Cho Lab

The Cho Lab, led by Dr. Clifford S. Cho, is strengthening immunotherapy against cancer.

Current Research in the Cho Lab

Advances in immunotherapy over the past decade have dramatically changed the treatment and prognosis of some types of cancer. Many patients with once untreatable, advanced disease now have the real possibility of a cure through therapies that successfully turn the body's immune system against cancer cells. But while immunotherapy can be remarkably effective for some patients against certain types of cancers, its promise hasn't extended to all types. Many, including pancreatic and hepatobiliary cancers, remain intrinsically invisible to the human immune system.

Since 2006, the Cho Lab, led by Dr. Clifford S. Cho, has worked to understand — and overcome — the mechanisms by which cancer cells circumvent the immune system and to develop new ways to broaden and strengthen cancer immunotherapy. We do this by conducting pre-clinical research to identify new and combinatory immunotherapy methods that can be translated to clinical practice. Our goal is to improve immunotherapy for all of our patients with all types of cancers, including those that have, to date, proven resistant to immune-based therapies.


Developing cancers deploy many mechanisms to evade and suppress the immune system. Recent immunotherapy breakthroughs overcome some of these mechanisms, but new methods are still needed to improve effectiveness. Gaining new insights and developing new approaches have been the focal point of our research efforts for well over a decade.

Our Approach

Our lab focuses on ways to expand and strengthen immunotherapy by investigating the physiology of CD8+ memory T cells — an important family of immune cells that form the basis of immunity — and learning how best to integrate these fascinating, long-lived cells into existing and new immune-based therapies.
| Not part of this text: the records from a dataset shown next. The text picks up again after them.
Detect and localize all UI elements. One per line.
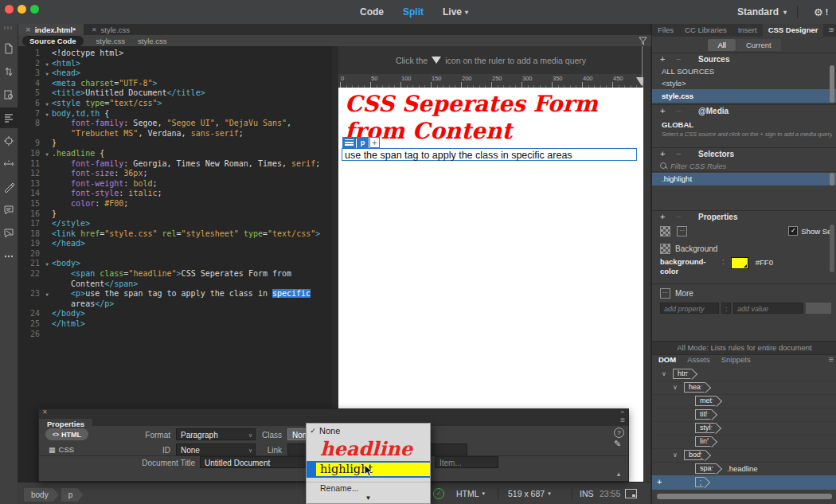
doc-type-dropdown[interactable]: HTML ▾ xyxy=(456,483,485,504)
live-code-icon[interactable] xyxy=(0,84,18,105)
format-source-icon[interactable] xyxy=(0,107,18,128)
window-size-dropdown[interactable]: 519 x 687 ▾ xyxy=(508,483,551,504)
comments-icon[interactable] xyxy=(0,200,18,221)
add-media-button[interactable]: + xyxy=(660,106,665,115)
dropdown-item-highlight[interactable]: highlight xyxy=(307,461,430,478)
media-scope[interactable]: GLOBAL xyxy=(652,119,836,131)
edit-pencil-icon[interactable]: ✎ xyxy=(614,439,621,449)
view-mode-live[interactable]: Live▾ xyxy=(443,6,468,18)
add-row-button[interactable] xyxy=(806,303,831,314)
help-icon[interactable]: ? xyxy=(614,428,624,438)
expand-caret-icon[interactable]: ∨ xyxy=(662,370,666,377)
panel-tab-files[interactable]: Files xyxy=(652,24,679,37)
add-element-button[interactable]: + xyxy=(369,137,380,148)
selector-filter[interactable]: Filter CSS Rules xyxy=(652,160,836,172)
toggle-current[interactable]: Current xyxy=(736,39,781,51)
add-property-button[interactable]: + xyxy=(660,212,665,221)
dom-node-span[interactable]: span.headline xyxy=(652,462,836,476)
add-value-input[interactable]: add value xyxy=(733,303,803,314)
collapse-icon[interactable]: « xyxy=(621,408,624,416)
workspace-switcher[interactable]: Standard ▾ xyxy=(737,0,787,24)
code-fold-icon[interactable]: ▼ xyxy=(42,59,52,69)
more-options-icon[interactable] xyxy=(0,246,18,267)
property-value[interactable]: #FF0 xyxy=(756,257,773,276)
dom-node-p[interactable]: +p xyxy=(652,475,836,490)
dropdown-scroll-down-icon[interactable]: ▼ xyxy=(307,494,430,502)
code-fold-icon[interactable]: ▼ xyxy=(42,99,52,109)
tag-crumb-p[interactable]: p xyxy=(61,488,84,502)
document-tab-index-html-[interactable]: ✕index.html* xyxy=(18,24,84,35)
dom-tab-assets[interactable]: Assets xyxy=(687,354,710,366)
edit-tools-icon[interactable] xyxy=(0,177,18,197)
preview-ruler[interactable]: 050100150200250300350400450500 xyxy=(338,74,643,88)
element-tag-badge[interactable]: p xyxy=(357,137,369,148)
dom-node-html[interactable]: ∨html xyxy=(652,367,836,381)
document-tab-style-css[interactable]: ✕style.css xyxy=(84,24,138,35)
minimize-window-button[interactable] xyxy=(18,5,26,14)
add-source-button[interactable]: + xyxy=(660,54,665,64)
properties-scrollbar[interactable] xyxy=(830,225,834,272)
zoom-window-button[interactable] xyxy=(30,5,39,14)
dropdown-item-headline[interactable]: headline xyxy=(307,437,430,461)
preview-headline[interactable]: CSS Seperates Form from Content xyxy=(345,91,623,145)
close-icon[interactable]: ✕ xyxy=(42,408,48,416)
selected-paragraph[interactable]: use the span tag to apply the class in s… xyxy=(342,148,637,161)
source-item-2[interactable]: style.css xyxy=(652,89,836,103)
code-fold-icon[interactable]: ▼ xyxy=(42,109,52,119)
expand-caret-icon[interactable]: ∨ xyxy=(673,384,678,391)
dropdown-item-none[interactable]: ✓None xyxy=(307,424,430,437)
inspect-mode-icon[interactable] xyxy=(0,131,18,151)
code-fold-icon[interactable]: ▼ xyxy=(42,68,52,79)
more-category-icon[interactable]: ⋯ xyxy=(677,226,687,236)
dom-node-meta[interactable]: meta xyxy=(652,394,836,408)
color-swatch[interactable] xyxy=(731,257,748,269)
properties-menu-icon[interactable]: ≡ xyxy=(620,416,625,424)
preview-in-browser-button[interactable] xyxy=(625,483,637,504)
toggle-all[interactable]: All xyxy=(708,39,736,51)
view-mode-code[interactable]: Code xyxy=(360,6,384,18)
code-fold-icon[interactable]: ▼ xyxy=(42,259,52,269)
code-fold-icon[interactable]: ▼ xyxy=(42,149,52,159)
source-item-1[interactable]: <style> xyxy=(652,77,836,89)
remove-selector-button[interactable]: − xyxy=(676,149,681,158)
element-menu-button[interactable] xyxy=(342,137,356,148)
close-window-button[interactable] xyxy=(5,5,14,14)
lint-status[interactable]: ✓ xyxy=(433,483,444,504)
add-dom-element-button[interactable]: + xyxy=(657,477,662,486)
dom-tab-dom[interactable]: DOM xyxy=(658,354,676,366)
code-annotation-icon[interactable] xyxy=(0,223,18,244)
css-mode-button[interactable]: ▦ CSS xyxy=(49,443,74,455)
related-file-0[interactable]: Source Code xyxy=(22,36,84,46)
panel-tab-insert[interactable]: Insert xyxy=(732,24,763,37)
remove-media-button[interactable]: − xyxy=(676,106,681,115)
add-property-input[interactable]: add property xyxy=(660,303,719,314)
open-document-icon[interactable] xyxy=(0,38,18,59)
selectors-scrollbar[interactable] xyxy=(830,173,834,186)
close-tab-icon[interactable]: ✕ xyxy=(25,26,31,33)
expand-caret-icon[interactable]: ∨ xyxy=(673,451,678,459)
close-tab-icon[interactable]: ✕ xyxy=(92,26,97,33)
related-file-1[interactable]: style.css xyxy=(96,37,125,45)
show-set-toggle[interactable]: ✓ Show Set xyxy=(788,226,834,236)
dom-node-body[interactable]: ∨body xyxy=(652,448,836,463)
dom-horizontal-scrollbar[interactable] xyxy=(657,494,832,499)
settings-button[interactable]: ⚙! xyxy=(814,0,828,24)
dom-panel-menu-icon[interactable]: ≡ xyxy=(829,354,834,364)
selector-item-0[interactable]: .highlight xyxy=(652,173,836,186)
item-input[interactable]: Item... xyxy=(435,456,498,468)
source-item-0[interactable]: ALL SOURCES xyxy=(652,65,836,77)
file-sync-icon[interactable] xyxy=(0,61,18,82)
dom-node-link[interactable]: link xyxy=(652,435,836,449)
resize-constrain-icon[interactable] xyxy=(0,154,18,174)
tag-crumb-body[interactable]: body xyxy=(24,488,59,502)
remove-property-button[interactable]: − xyxy=(676,212,681,221)
code-fold-icon[interactable]: ▼ xyxy=(42,289,52,299)
panel-tab-cc-libraries[interactable]: CC Libraries xyxy=(679,24,732,37)
background-category-icon[interactable] xyxy=(660,226,670,236)
dom-tab-snippets[interactable]: Snippets xyxy=(721,354,751,366)
remove-source-button[interactable]: − xyxy=(676,54,681,64)
collapse-panels-icon[interactable]: » xyxy=(830,25,834,33)
dom-node-title[interactable]: title xyxy=(652,408,836,422)
view-mode-split[interactable]: Split xyxy=(403,6,424,18)
dom-node-head[interactable]: ∨head xyxy=(652,381,836,395)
Much of our work centers on how to scale these new methods for use with patients.  We have also seen that this subset of immune cells is especially effective at eradicating cancer stem cells – a property that may have major implications for cancer immunotherapy. In addition, we investigate the synergistic use of immunotherapies with other cancer treatments, such as radiation, chemotherapy, surgery and a novel ultrasound ablation technology developed at U-M, known as histotripsy.

Contributions to Science

Our efforts and discoveries have led to several scientific advances related to cancer immunotherapy: Our work has led to a greater understanding of how different types of cancers evade the immune system, including the discovery that CD8+ memory T cells are uniquely resistant to cancer immune suppression. Building upon that work, we have found that CD8+ memory T cells are especially well suited for a commonly used type of immunotherapy, known as adoptive cell transfer. Further, we've overcome one of the greatest challenges to using CD8+ memory T cells in immunotherapy — their very small populations — and developed methods to isolate and expand them in large quantities so that they might then be infused into patients with cancer.

We discovered that histotripsy, a novel method of noninvasive tumor ablation developed at U-M, stimulates a surprisingly profound immune response to tumors. The ability to promote a strong immune response holds great promise for working synergistically, and very effectively, with immunotherapy. We also are elucidating the complex interplay between immunotherapy and cancer stem cells (CSCs), which drive disease progression, and uncovering new ways to inhibit them.